Recentemente, o Superior Tribunal de Justiça concluiu o julgamento do REsp 2.062.732, um caso peculiar, mas não incomum na prática do Direito Ambiental. Trata-se de demanda que chegou à Corte em razão de uma situação recorrente: durante o trâmite de uma ação civil pública por desmatamento, a área degradada apresentou regeneração natural ao longo do tempo.
No caso, a ação civil pública havia sido proposta com dois objetivos principais: a recomposição da área degradada e o pagamento de indenização por danos ambientais. Em primeiro grau, foi proferida sentença de improcedência, entendimento posteriormente mantido pelo Tribunal de origem.
Ainda assim, o Ministério Público Federal interpôs recurso especial, levando a controvérsia ao STJ, que consolidou entendimento no sentido de que, uma vez constatada a efetiva recuperação da área degradada, a indenização por danos ambientais pode se tornar desnecessária diante da ausência de dano remanescente.
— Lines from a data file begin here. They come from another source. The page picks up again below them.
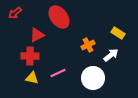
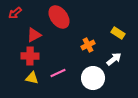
red triangle: moved 3 px left
white arrow: moved 3 px right, 4 px down
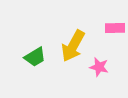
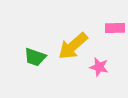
yellow arrow: rotated 20 degrees clockwise
green trapezoid: rotated 50 degrees clockwise
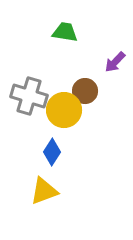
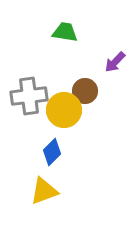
gray cross: rotated 24 degrees counterclockwise
blue diamond: rotated 12 degrees clockwise
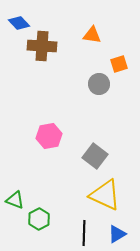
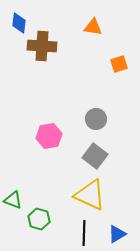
blue diamond: rotated 50 degrees clockwise
orange triangle: moved 1 px right, 8 px up
gray circle: moved 3 px left, 35 px down
yellow triangle: moved 15 px left
green triangle: moved 2 px left
green hexagon: rotated 15 degrees counterclockwise
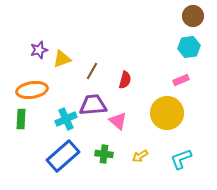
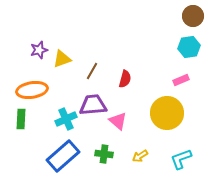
red semicircle: moved 1 px up
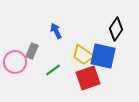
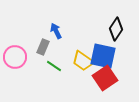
gray rectangle: moved 11 px right, 4 px up
yellow trapezoid: moved 6 px down
pink circle: moved 5 px up
green line: moved 1 px right, 4 px up; rotated 70 degrees clockwise
red square: moved 17 px right; rotated 15 degrees counterclockwise
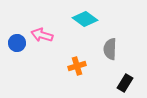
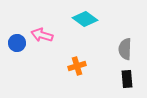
gray semicircle: moved 15 px right
black rectangle: moved 2 px right, 4 px up; rotated 36 degrees counterclockwise
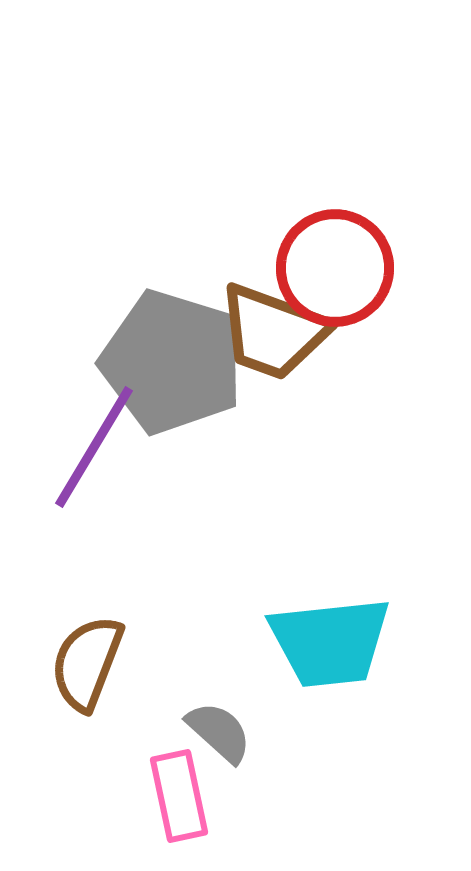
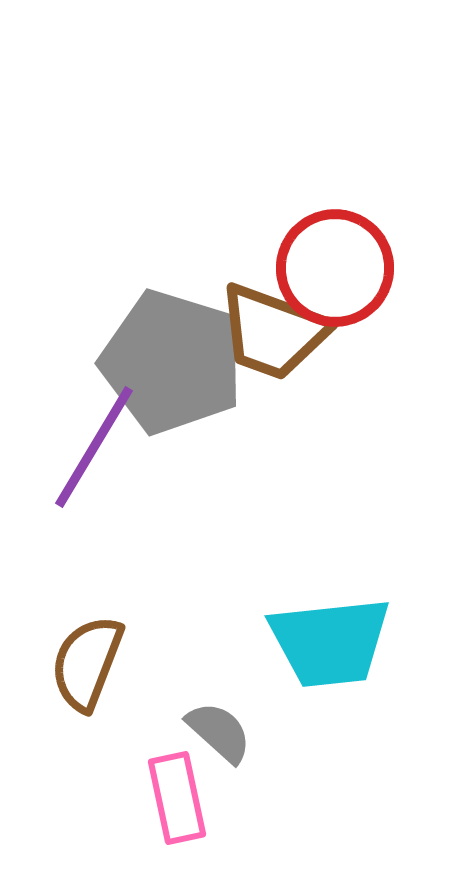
pink rectangle: moved 2 px left, 2 px down
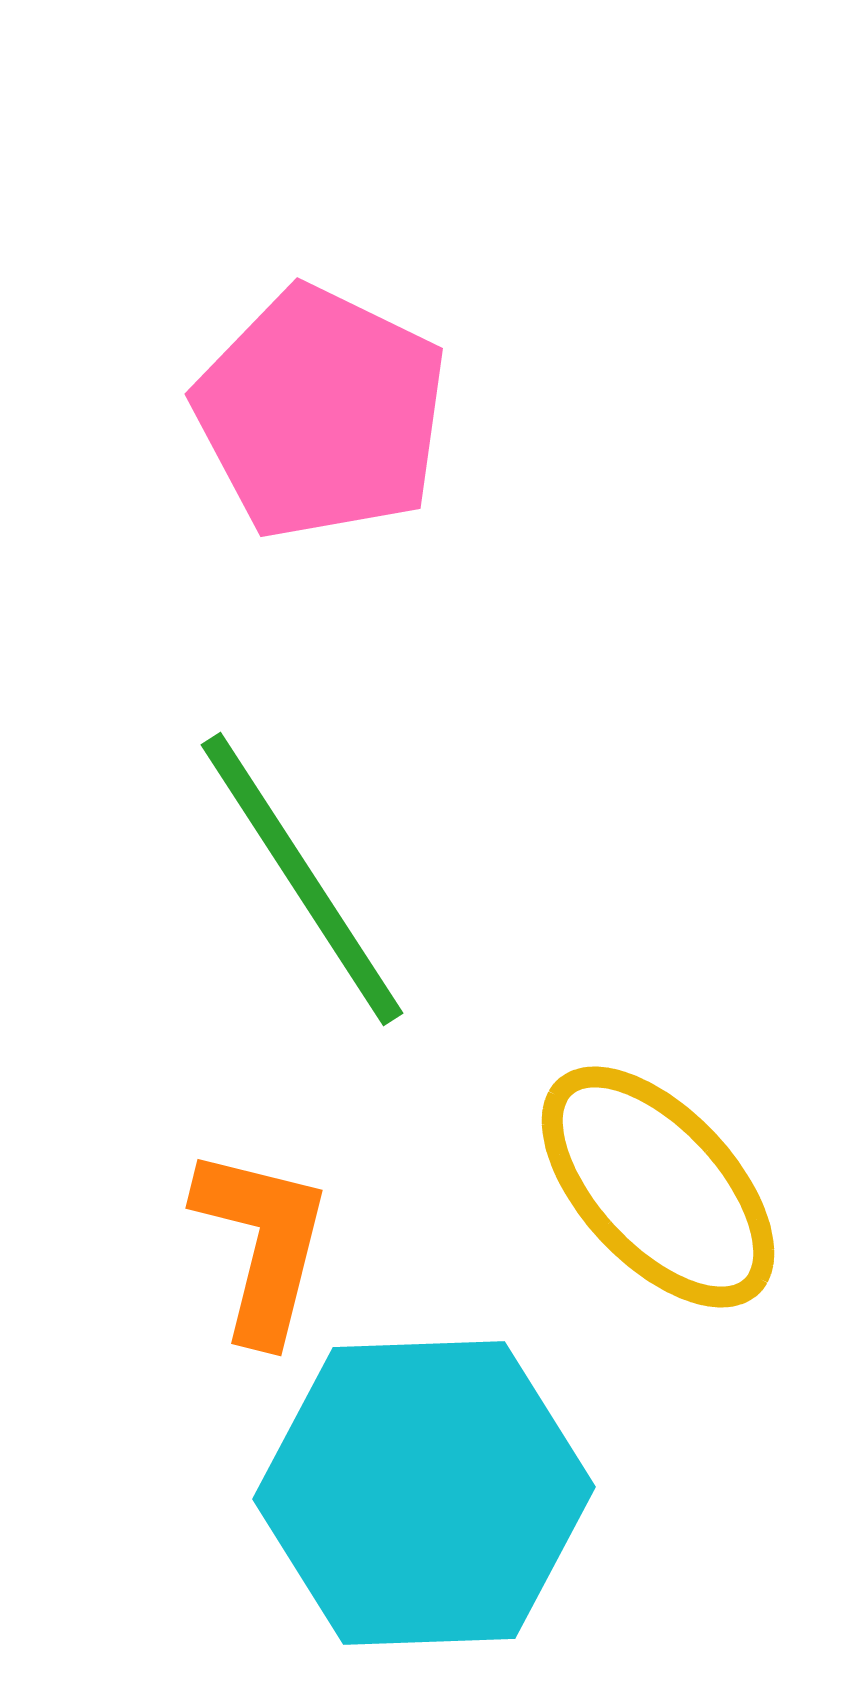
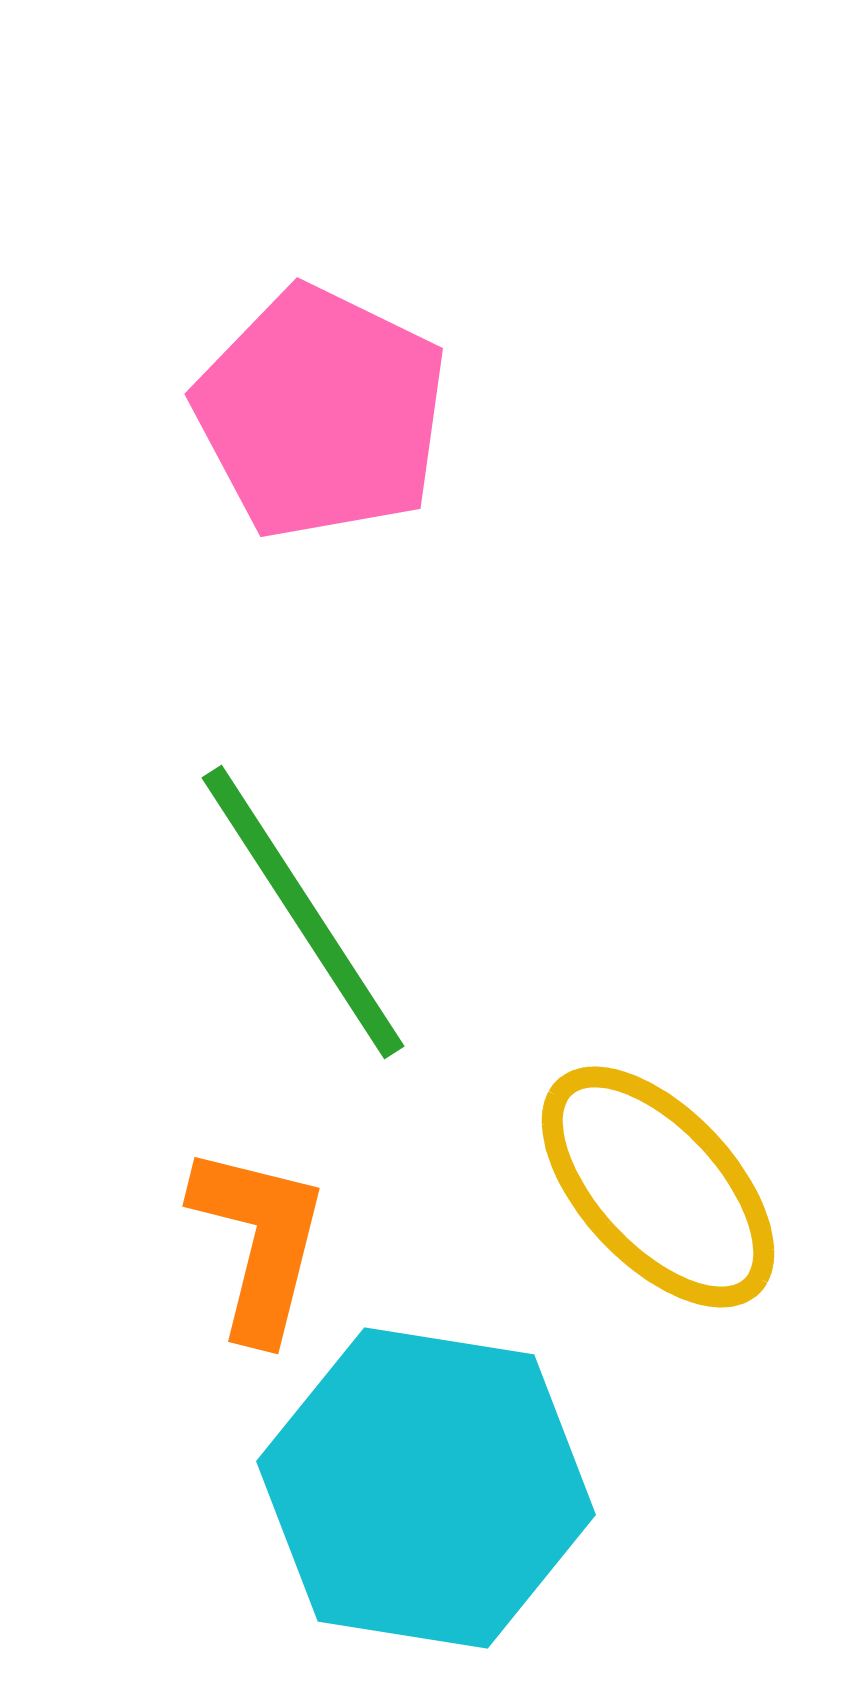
green line: moved 1 px right, 33 px down
orange L-shape: moved 3 px left, 2 px up
cyan hexagon: moved 2 px right, 5 px up; rotated 11 degrees clockwise
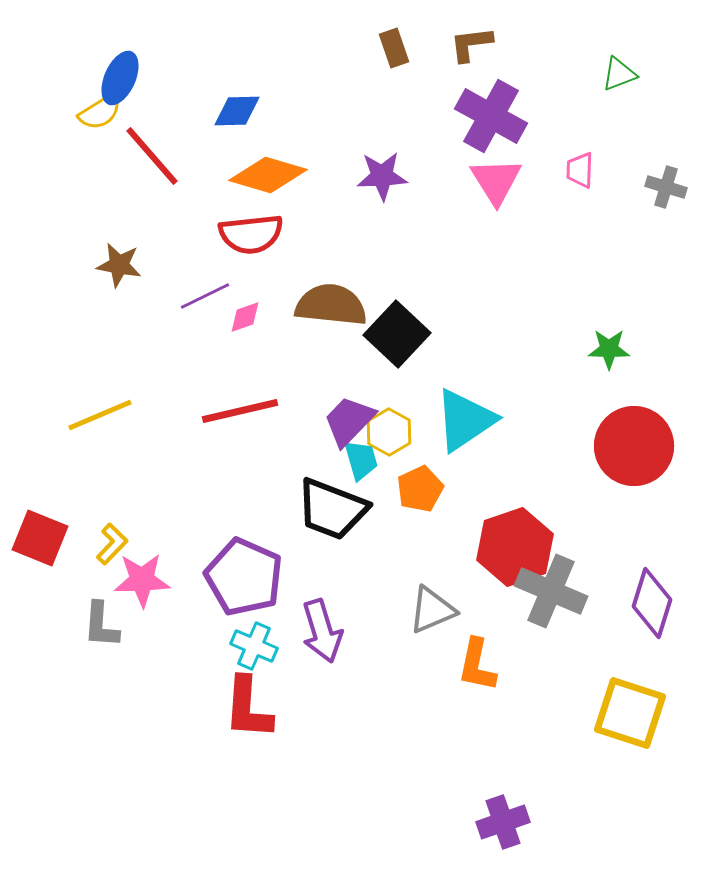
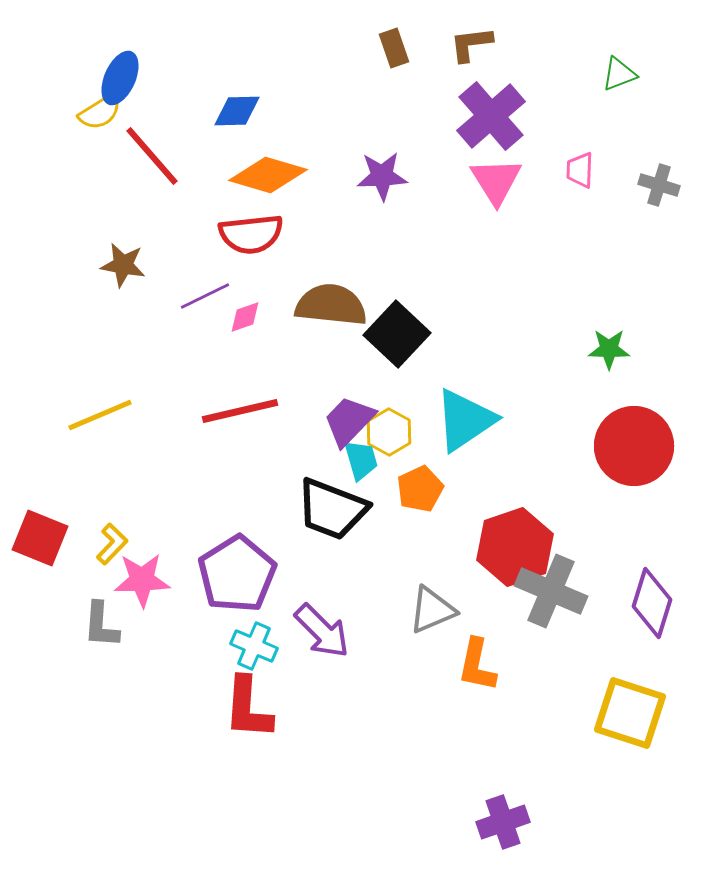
purple cross at (491, 116): rotated 20 degrees clockwise
gray cross at (666, 187): moved 7 px left, 2 px up
brown star at (119, 265): moved 4 px right
purple pentagon at (244, 577): moved 7 px left, 3 px up; rotated 16 degrees clockwise
purple arrow at (322, 631): rotated 28 degrees counterclockwise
Esse entendimento representa um avanço relevante na jurisprudência ambiental brasileira, ao afastar a lógica de aplicação automática de indenizações em hipóteses nas quais não há mais dano ambiental a ser reparado. Se a área já se encontra integralmente regenerada, perde força a imposição de indenização por dano moral coletivo dissociada de um prejuízo ambiental concreto.
A decisão também reforça a necessidade de proporcionalidade entre a extensão do dano e a resposta jurídica aplicável, evitando que a responsabilidade civil ambiental assuma caráter exclusivamente punitivo. Embora o regime permaneça objetivo e orientado pela lógica da reparação integral, o precedente sinaliza maior racionalidade na análise da cumulação entre obrigação de recuperar e indenizar.